The following is an explanation of the different roles of the people who are involved in your Living Trust.
This is the person who sets up the trust. This would be you. The grantor has many names such as the creator, settlor or grantor. As the grantor, you have full control to manage or change the trust at any time.
The trustee is the person who will manage the assets in the trust. Again, this will most likely be you while you are alive. When a trust is created, the trustees are usually the same individuals as the grantor. For married couples, usually the husband and the wife both act as co-trustees.
(c) Successor Trustee
This is the person who will manage your assets for you when you die or if you should become incapacitated. This person will have the right to manage your affairs without the need for any probate. The successor trustee will immediately have the same powers that you as trustee had to buy, sell, borrow or transfer the assets inside the trust. More importantly, the successor trustee has the right to distribute the trust’s assets according to your instructions in the trust.
This immediate control can allow your estate to be transferred to your children or loved ones immediately avoiding the probate burden. The successor trustee, however, does not have the legal right to change your trust.
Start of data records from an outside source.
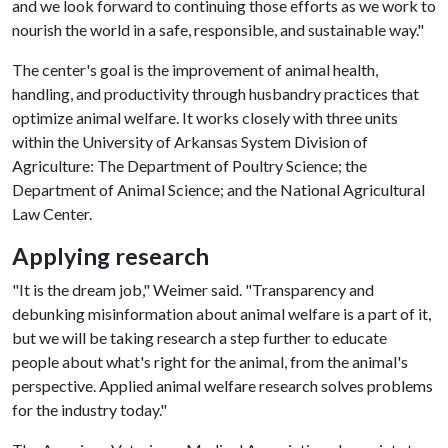
and we look forward to continuing those efforts as we work to
nourish the world in a safe, responsible, and sustainable way."
The center's goal is the improvement of animal health,
handling, and productivity through husbandry practices that
optimize animal welfare. It works closely with three units
within the University of Arkansas System Division of
Agriculture: The Department of Poultry Science; the
Department of Animal Science; and the National Agricultural
Law Center.
Applying research
"It is the dream job," Weimer said. "Transparency and
debunking misinformation about animal welfare is a part of it,
but we will be taking research a step further to educate
people about what's right for the animal, from the animal's
perspective. Applied animal welfare research solves problems
for the industry today."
The trust becomes irrevocable or unchangeable after the death of the Trustor(s). However, the successor trustee does have the right to manage the assets in the estate, but must do so for the benefit of the beneficiaries.
The people who will receive the benefit of the trust’s assets are called the beneficiaries. Typically, the estate will go to the surviving spouse. If there is no surviving spouse, assets will pass to the people you named in your trust. You can name your children, relatives, friends or a charitable organization to be your beneficiary.